Question

I wrote a java program that finds the length of the chain of a number using the collatz sequence. The collatz sequence goes: if the number is even, divide it by two, if odd, multiply by 3 and add one. The sequence ends when the number reaches 1. Additional Info on Collatz Sequence. My program finds the chain length of the numbers from 1 to 1 million, but it stops at 113382. No error message is displayed, the program just stops printing out numbers.

*edit: I have tested it, and it turns out that when the program is on 113383, the chain converges to negative values. Can anyone explain this?

I have included the full code, as it is very short.

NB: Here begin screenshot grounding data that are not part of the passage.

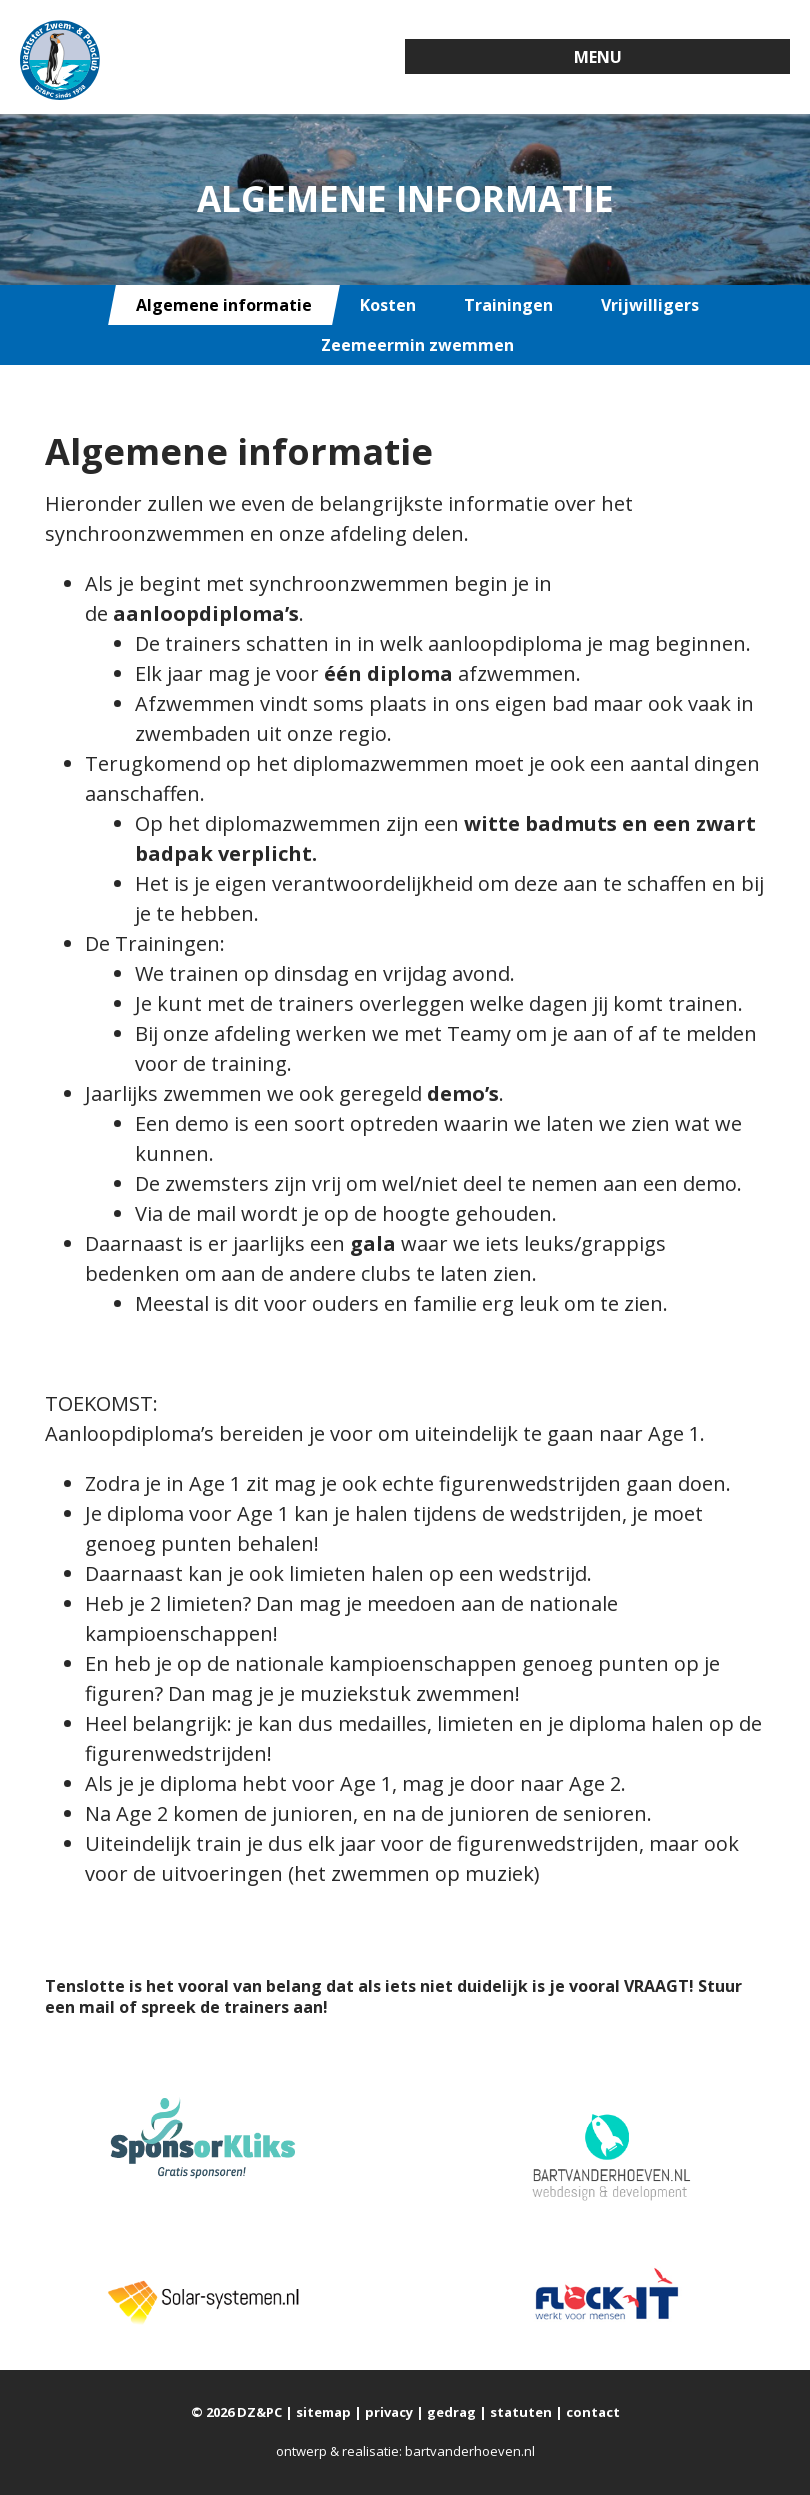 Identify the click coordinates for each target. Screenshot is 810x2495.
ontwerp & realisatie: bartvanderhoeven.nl (405, 2451)
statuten (521, 2412)
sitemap (323, 2412)
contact (593, 2412)
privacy (389, 2412)
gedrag (451, 2412) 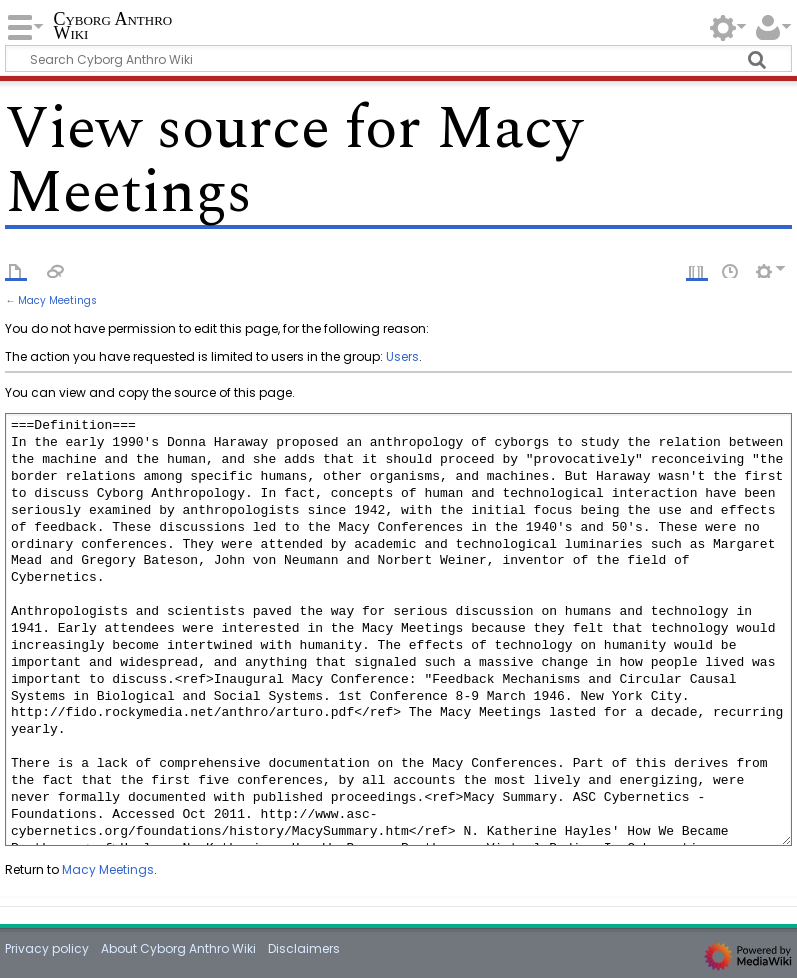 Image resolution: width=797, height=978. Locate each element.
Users (402, 356)
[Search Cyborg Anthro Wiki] (398, 58)
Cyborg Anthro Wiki (112, 26)
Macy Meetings (57, 300)
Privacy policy (47, 948)
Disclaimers (304, 948)
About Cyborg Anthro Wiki (178, 948) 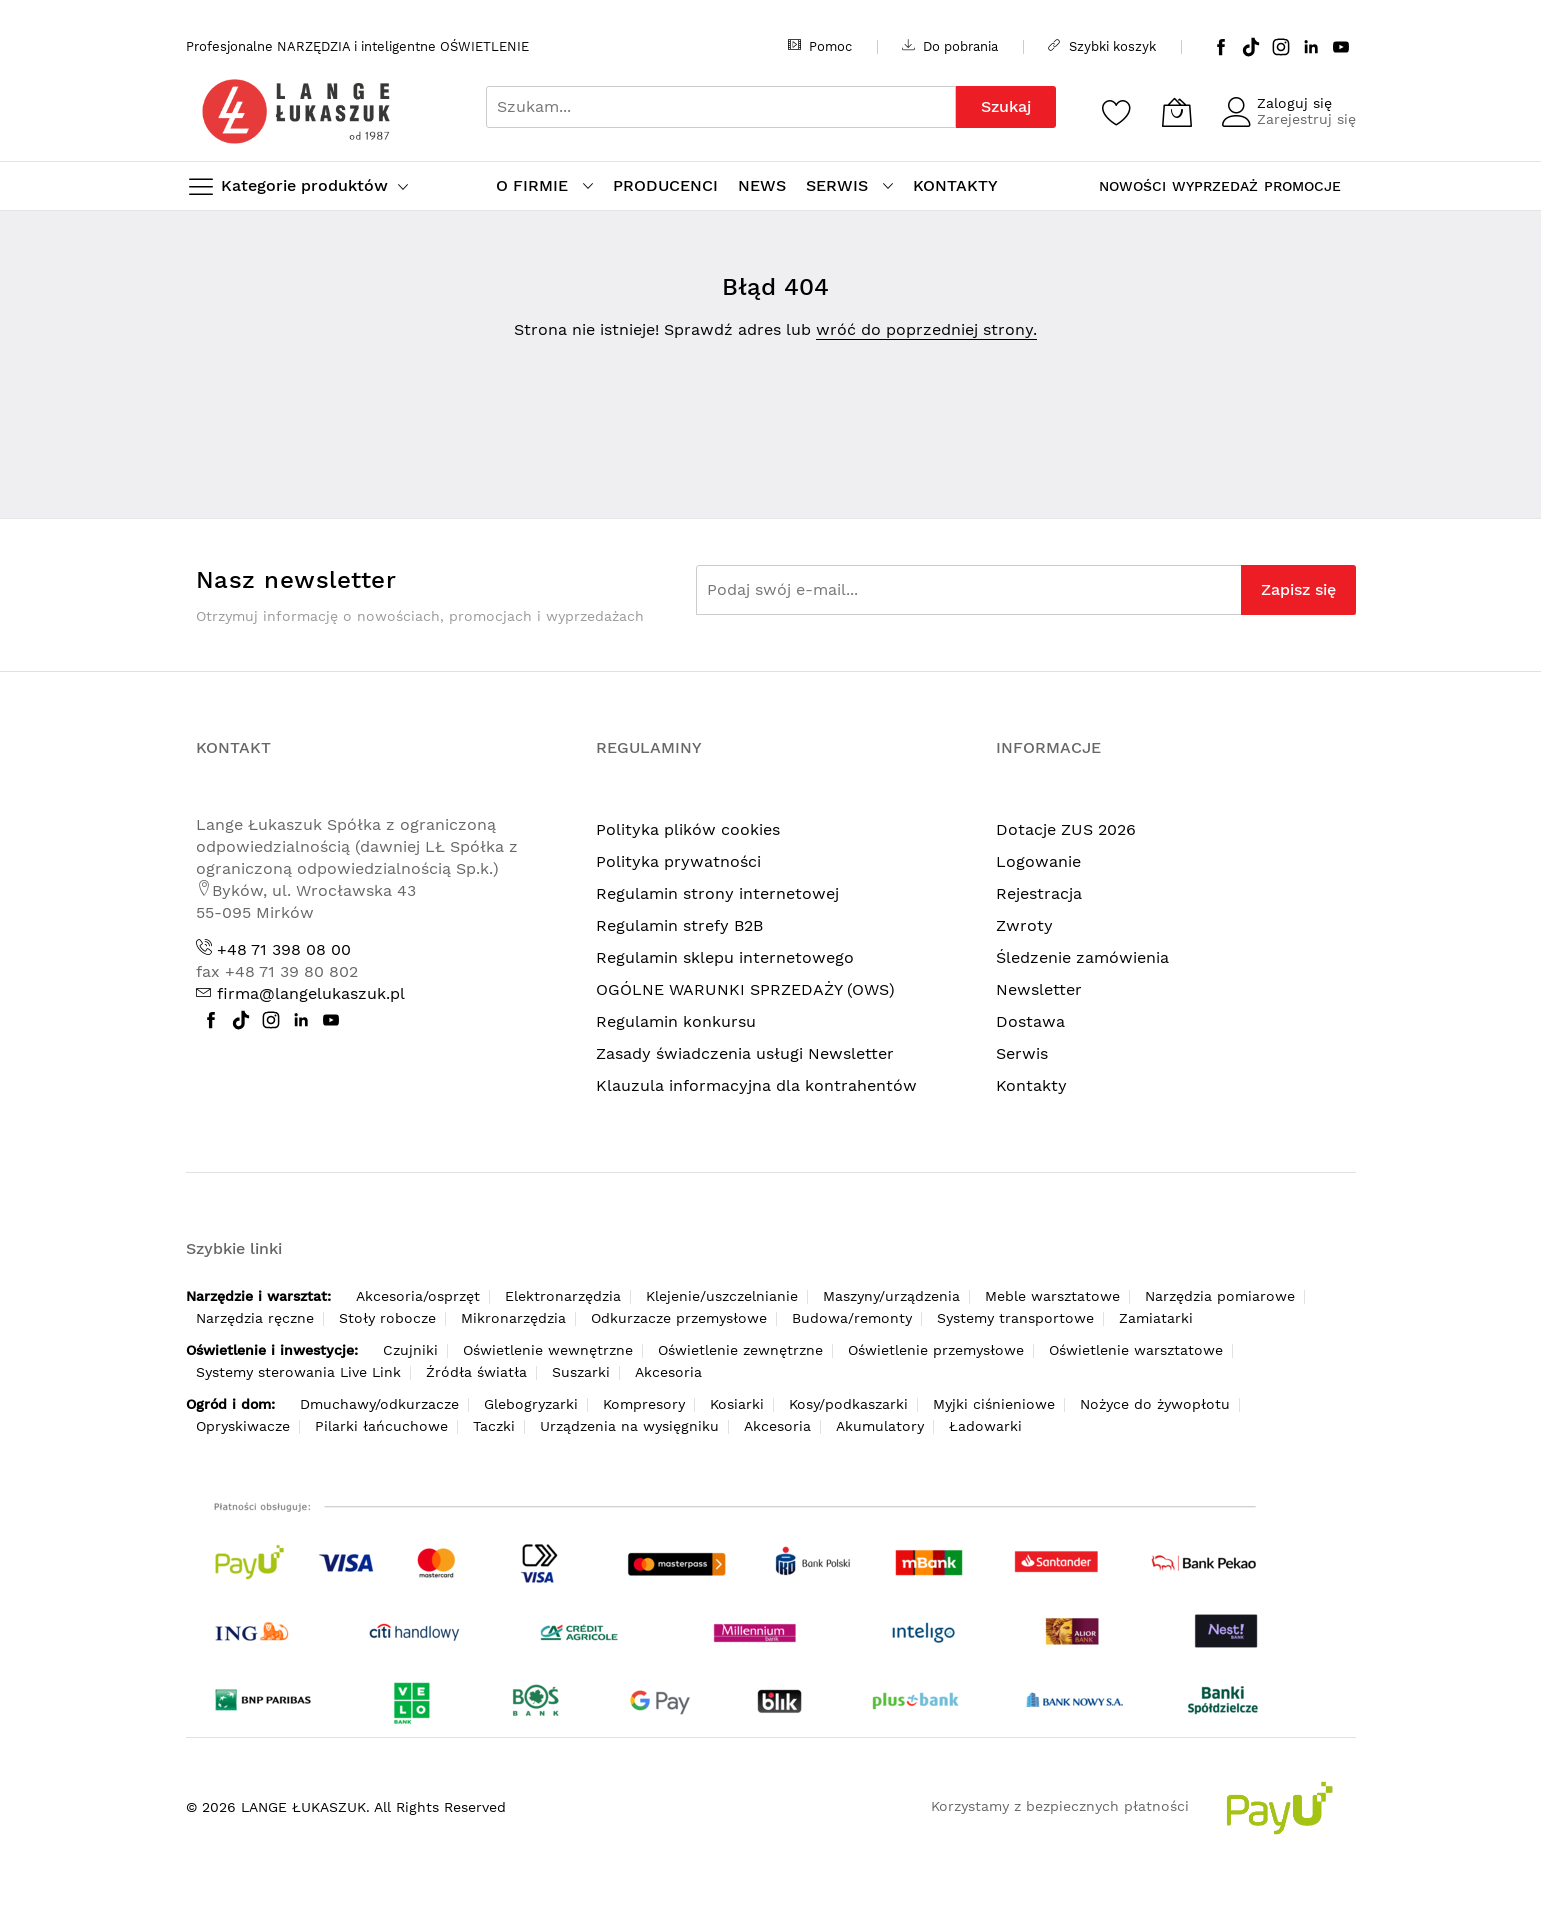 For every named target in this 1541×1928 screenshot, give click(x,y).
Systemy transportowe (1015, 1318)
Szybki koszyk (1102, 46)
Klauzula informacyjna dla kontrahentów (756, 1085)
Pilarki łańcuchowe (381, 1426)
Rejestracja (1039, 893)
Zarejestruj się (1306, 119)
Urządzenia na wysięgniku (629, 1426)
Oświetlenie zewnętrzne (740, 1350)
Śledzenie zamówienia (1082, 957)
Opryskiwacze (243, 1426)
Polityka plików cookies (688, 829)
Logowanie (1038, 861)
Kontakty (1031, 1085)
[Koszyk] (1177, 112)
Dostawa (1030, 1021)
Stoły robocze (387, 1318)
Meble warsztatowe (1052, 1296)
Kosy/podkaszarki (848, 1404)
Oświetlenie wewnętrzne (548, 1350)
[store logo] (296, 111)
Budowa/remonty (852, 1318)
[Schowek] (1117, 112)
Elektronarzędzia (563, 1296)
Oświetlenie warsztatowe (1136, 1350)
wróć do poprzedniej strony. (926, 329)
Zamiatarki (1156, 1318)
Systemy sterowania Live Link (298, 1372)
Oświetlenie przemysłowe (936, 1350)
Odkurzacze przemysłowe (679, 1318)
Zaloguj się (1294, 103)
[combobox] (721, 107)
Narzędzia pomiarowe (1220, 1296)
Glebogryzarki (531, 1404)
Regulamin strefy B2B (679, 925)
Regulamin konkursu (676, 1021)
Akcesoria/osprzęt (418, 1296)
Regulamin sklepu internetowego (725, 957)
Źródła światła (476, 1372)
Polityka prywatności (678, 861)
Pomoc (820, 46)
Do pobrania (950, 46)
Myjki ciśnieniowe (994, 1404)
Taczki (494, 1426)
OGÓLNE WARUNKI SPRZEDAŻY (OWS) (745, 989)
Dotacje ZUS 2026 (1066, 829)
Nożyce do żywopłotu (1155, 1404)
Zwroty (1024, 925)
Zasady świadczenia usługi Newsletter (745, 1053)
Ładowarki (985, 1426)
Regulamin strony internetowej (717, 893)
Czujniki (410, 1350)
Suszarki (581, 1372)
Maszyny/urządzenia (891, 1296)
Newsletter (1039, 989)
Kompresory (644, 1404)
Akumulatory (880, 1426)
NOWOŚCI (1132, 186)
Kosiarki (737, 1404)
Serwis (1022, 1053)
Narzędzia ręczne (255, 1318)
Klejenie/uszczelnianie (722, 1296)
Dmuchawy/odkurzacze (379, 1404)
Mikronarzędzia (513, 1318)
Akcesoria (668, 1372) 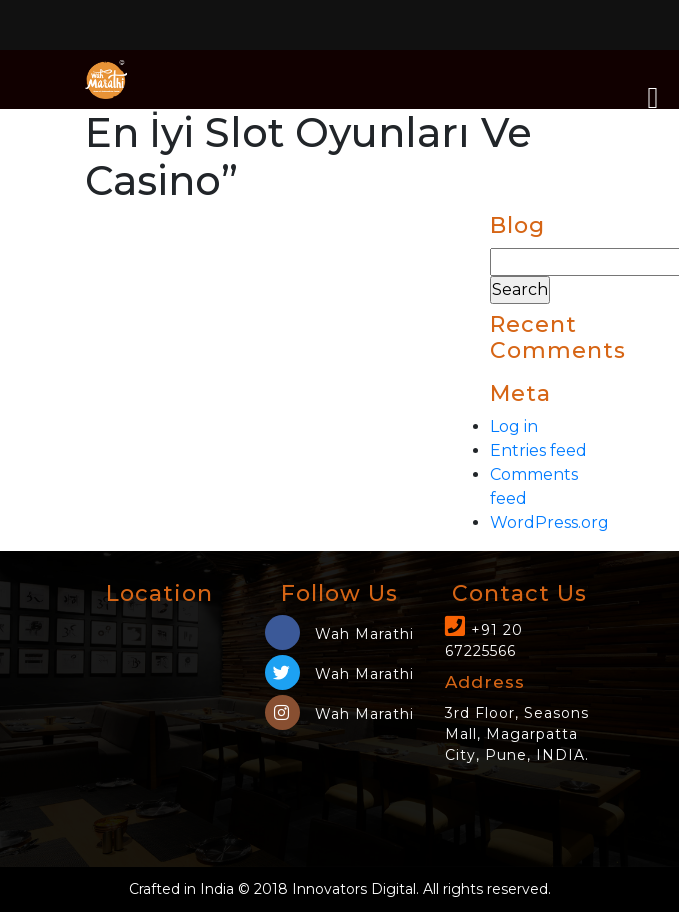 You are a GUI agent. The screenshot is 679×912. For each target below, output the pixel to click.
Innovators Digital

public static void main(String[] args) {
    int max =0, maxChain=0;
    for(int i = 2; i <1000000; i++ )
    {
        int c =i;
        int counter = 0;
        while(c != 1)
        {
            if(c%2 ==0) c/=2;
            else c= 3*c+1;
            counter++;
        }
        if(counter > maxChain)
        {
            maxChain =counter;
            max = i;
        }
        System.out.println(i);
    }
    System.out.println(max +" has a chain length of " +maxChain);

}
Was it helpful?

Solution

For the number 113383, iteration #120 yields 827370449. The next iteration numerically yields 2482111348 which is too large to fit in an int variable, so it causes an arithmetic overflow that wraps around to a negative number.

From there, all iterations result in a negative number, and although the result repeatedy cycles through -1, the loop termination condition of the result being 1 never occurs, so an infinite loop results.

However, if you change the variable type to long, you avoid the overflow (for this starting number anyway), and the sequence finishes after 247 iterations.


Incidentally, I found this out by simply printing each iteration and it became immediately obvious what had happened. You could have done the same thing and solved this yourself. Debugging is as handy a skill as coding, because we all hit coding situations that surprise us and finding the reason yourself is always more satisfying and memorable (so you don't fall for the same trap again).